Carousel at the Inner Harbor has Columbia connections

Neighbors

December 16, 1997|By Natalie Harvey | Natalie Harvey,SPECIAL TO THE SUN

THE NEXT time you stroll around Baltimore's Inner Harbor, notice the carousel near the Maryland Science Center.

It's Columbian!

Columbians had a hand in it being there -- and in its bright and attractive colors.

Richard Knight and his wife, Heidi, of Allview own the 1912 antique merry-go-round.

Richard Knight purchased it from a Towanda, N.Y., collector, although Clarkston, Mich. was its original home.
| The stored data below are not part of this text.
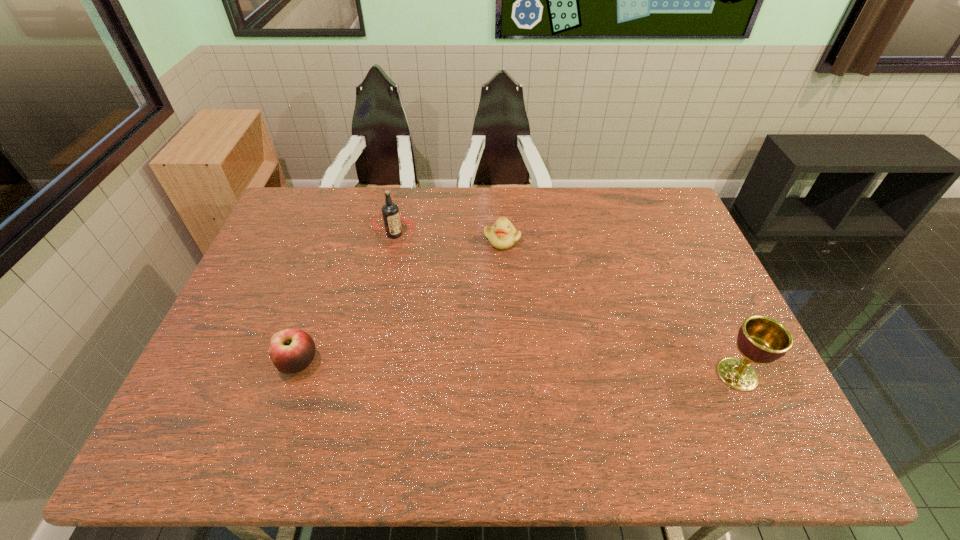 Image resolution: width=960 pixels, height=540 pixels. In order to click on free space located 0.330m on the beak of the shortest object in this screenshot , I will do `click(546, 333)`.

The width and height of the screenshot is (960, 540). I want to click on free space located on the label of the root beer, so click(403, 260).

The image size is (960, 540). I want to click on free spot located on the label of the root beer, so click(422, 302).

You are a GUI agent. You are given a task and a screenshot of the screen. Output one action in this format:
    pyautogui.click(x=<x>, y=<y>)
    Task: Click on the free space located on the label of the root beer
    
    Given the screenshot: What is the action you would take?
    pyautogui.click(x=415, y=286)

Where is `duckling located in the far edge section of the desktop`? This screenshot has width=960, height=540. duckling located in the far edge section of the desktop is located at coordinates (502, 235).

Find the location of a particular element. root beer present at the far edge is located at coordinates (392, 219).

Find the location of a particular element. apple that is at the near edge is located at coordinates (292, 350).

Find the location of a particular element. chalice that is at the near edge is located at coordinates (761, 339).

Where is `object at the right edge`? object at the right edge is located at coordinates (761, 339).

Find the location of a particular element. The width and height of the screenshot is (960, 540). object that is at the near right corner is located at coordinates (761, 339).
Not long after his purchase, he and Hammond High School art teacher Peggy Coulson both had the same idea while discussing the time and skills needed to keep the hand-carved folk-art animals in good repair.

Their thought was to ask Hammond's art students to take on the carousel as their project.

Admittedly, the students were a bit skeptical.

But soon, the first animal arrived in need of ear, mane and tail repairs, and the students learned how to use wood filler.

They stripped the paint and sanded the surface clean, before making a decision about what colors to paint the wooden animals.

With Richard Knight's help, the students selected acrylic colors and topped them with a urethane coating to protect the carousel from the elements. (The carousel is outdoors all year because there is no space for winter storage.)

That first experience was 19 years ago. Now the carousel repair project is an annual event.

Students bring families and friends to Rash Field, and they point with pride to their personal rooster, pig, rabbit, zebra or horse as it moves to the rhythm of the Wurlitzer organ music. Richard Knight has had a hand in building Columbia, too.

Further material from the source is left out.